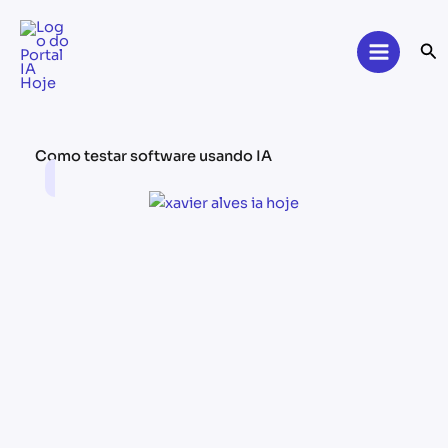
Skip
to
Se
content
Como testar software usando IA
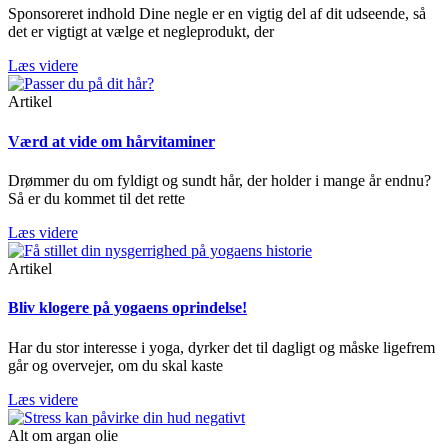
Sponsoreret indhold Dine negle er en vigtig del af dit udseende, så
det er vigtigt at vælge et negleprodukt, der
Læs videre
Artikel
Værd at vide om hårvitaminer
Drømmer du om fyldigt og sundt hår, der holder i mange år endnu?
Så er du kommet til det rette
Læs videre
Artikel
Bliv klogere på yogaens oprindelse!
Har du stor interesse i yoga, dyrker det til dagligt og måske ligefrem
går og overvejer, om du skal kaste
Læs videre
Alt om argan olie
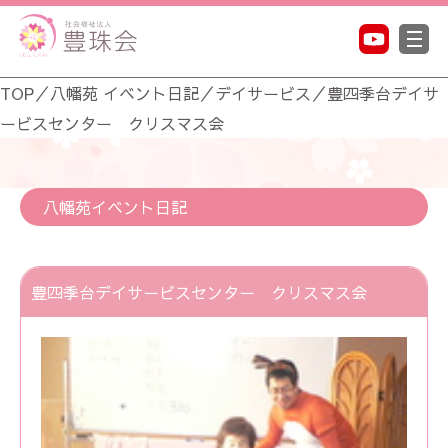
TOP
／
八幡苑 イベント日記
／
デイサービス
／
豊四季台デイサ
ービスセンター クリスマス会
八幡苑イベント日記
豊四季台デイサービスセンター クリスマス会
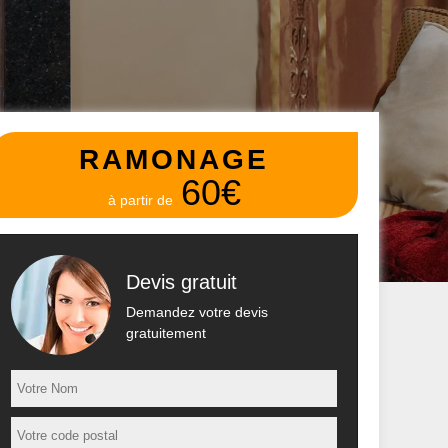
RAMONAGE
60€
à partir de
Devis gratuit
Demandez votre devis
gratuitement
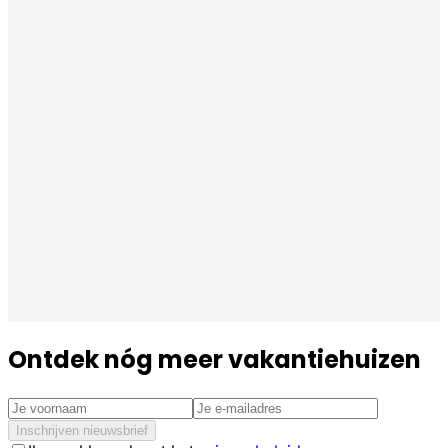
Ontdek nóg meer vakantiehuizen
Inschrijven nieuwsbrief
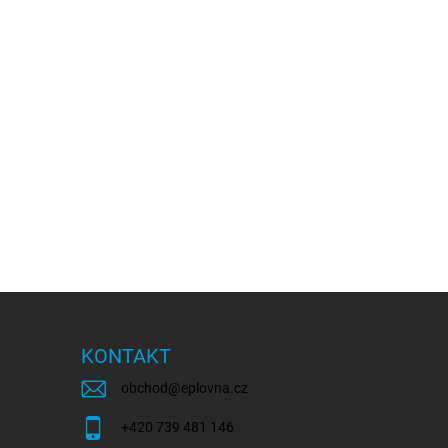
KONTAKT
obchod
@
eplovna.cz
+420 739 481 146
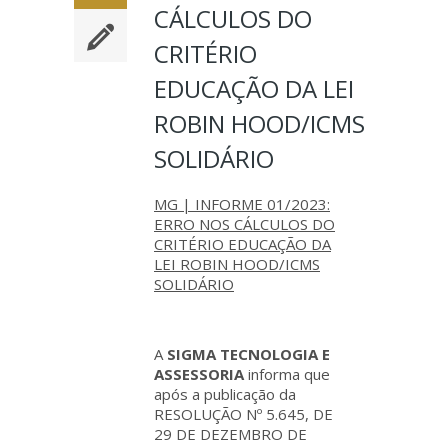
CÁLCULOS DO
CRITÉRIO
EDUCAÇÃO DA LEI
ROBIN HOOD/ICMS
SOLIDÁRIO
MG | INFORME 01/2023:
ERRO NOS CÁLCULOS DO
CRITÉRIO EDUCAÇÃO DA
LEI ROBIN HOOD/ICMS
SOLIDÁRIO
A
SIGMA TECNOLOGIA E
ASSESSORIA
informa que
após a publicação da
RESOLUÇÃO Nº 5.645, DE
29 DE DEZEMBRO DE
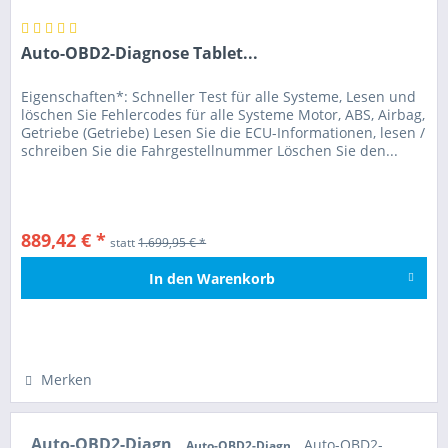
Auto-OBD2-Diagnose Tablet...
Eigenschaften*: Schneller Test für alle Systeme, Lesen und
löschen Sie Fehlercodes für alle Systeme Motor, ABS, Airbag,
Getriebe (Getriebe) Lesen Sie die ECU-Informationen, lesen /
schreiben Sie die Fahrgestellnummer Löschen Sie den...
889,42 € *
statt
1.699,95 € *
In den
Warenkorb
Hinzugefügt
Merken
Auto-OBD2-Diagn
Auto-OBD2-
Auto-OBD2-Diagn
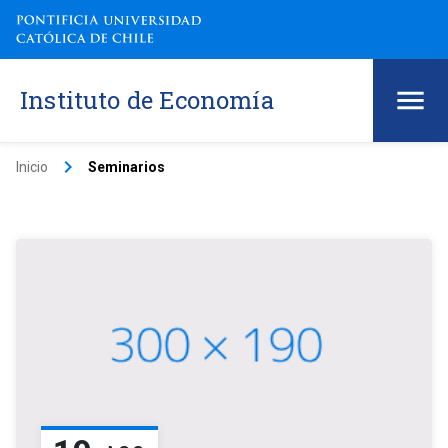
Instituto de Economía
keyboard_arrow_right
Inicio
Seminarios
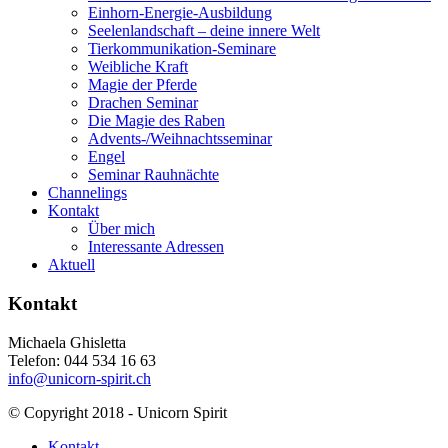
Einhorn-Energie-Ausbildung
Seelenlandschaft – deine innere Welt
Tierkommunikation-Seminare
Weibliche Kraft
Magie der Pferde
Drachen Seminar
Die Magie des Raben
Advents-/Weihnachtsseminar
Engel
Seminar Rauhnächte
Channelings
Kontakt
Über mich
Interessante Adressen
Aktuell
Kontakt
Michaela Ghisletta
Telefon: 044 534 16 63
info@unicorn-spirit.ch
© Copyright 2018 - Unicorn Spirit
Kontakt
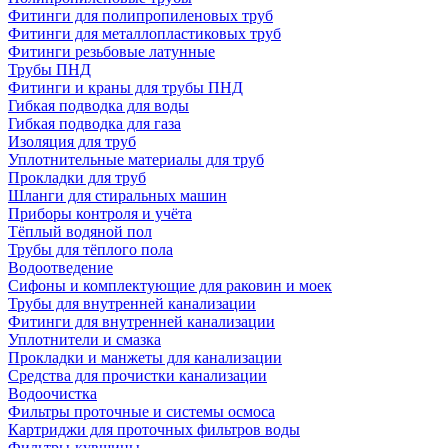
Фитинги для полипропиленовых труб
Фитинги для металлопластиковых труб
Фитинги резьбовые латунные
Трубы ПНД
Фитинги и краны для трубы ПНД
Гибкая подводка для воды
Гибкая подводка для газа
Изоляция для труб
Уплотнительные материалы для труб
Прокладки для труб
Шланги для стиральных машин
Приборы контроля и учёта
Тёплый водяной пол
Трубы для тёплого пола
Водоотведение
Сифоны и комплектующие для раковин и моек
Трубы для внутренней канализации
Фитинги для внутренней канализации
Уплотнители и смазка
Прокладки и манжеты для канализации
Средства для прочистки канализации
Водоочистка
Фильтры проточные и системы осмоса
Картриджи для проточных фильтров воды
Фильтры-кувшины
######
▶ [Your task] Scan the material above for lines that contain the string "канализации", and copy each such line.

▶ [Task answer]
Трубы для внутренней канализации
Фитинги для внутренней канализации
Прокладки и манжеты для канализации
Средства для прочистки канализации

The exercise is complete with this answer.